As MSU gears up for another football season, some East Lansing officials and residents find themselves bracing for the local problems that come from big game days. During MSU home football weekends, the number of people—and the number of people drinking heavily—surges in East Lansing. While some see this as normal behavior for a Big 10 college town, others have serious concerns about disruptive noise, destructive and self-destructive behaviors, and increased problems with crimes like theft and sexual assault.
Alcohol abuse is a particular source of concern for City and MSU leaders, in part because of how it strains local Police and Fire Departments’ abilities to respond to all emergencies. City Manager George Lahanas explained last year, “Not only are these weekends dangerous for those who consume too much alcohol, they can result in response time delays to serious crimes and major medical emergencies elsewhere in the community.”
Emergency officials have told ELi that it is only a matter of time before the taxing on local emergency services leads to someone being seriously hurt because emergency personnel can’t respond as fast as they need. ELPD provided ELi data last year after the MSU-University of Michigan game weekend, showing that of 159 Emergency Medical Services calls that weekend, 88 of those “were in response to intoxicated/incapacitated patients.”

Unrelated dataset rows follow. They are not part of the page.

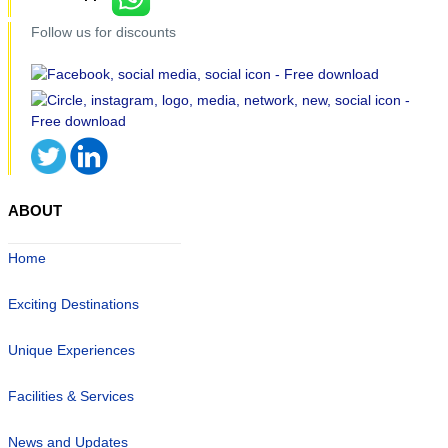
Follow us for discounts
ABOUT
Home
Exciting Destinations
Unique Experiences
Facilities & Services
News and Updates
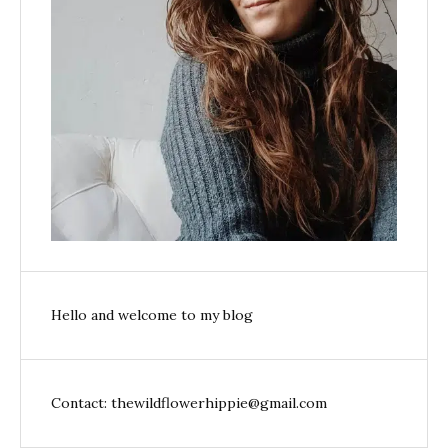
Hello and welcome to my blog
Contact: thewildflowerhippie@gmail.com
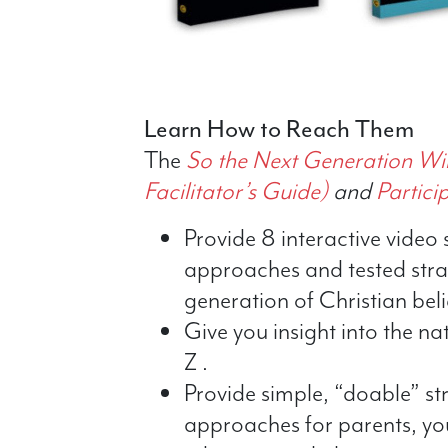
Learn How to Reach Them
The
So the Next Generation Wi
Facilitator’s Guide)
and
Partici
Provide 8 interactive video 
approaches and tested strat
generation of Christian beli
Give you insight into the na
Z .
Provide simple, “doable” st
approaches for parents, yo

To find out for ELi readers how MSU’s administration is thinking about management of these problems, I sat down last week with three MSU administrators whose charges include town-gown relations: Bill Beekman, Vice President and Secretary of MSU’s Board of Trustees; Janet Lillie, Assistant Vice President for Community Relations in East Lansing and Lansing; and Suchitra (Sue) Webster, MSU Community Liaison.
Here’s what we talked about.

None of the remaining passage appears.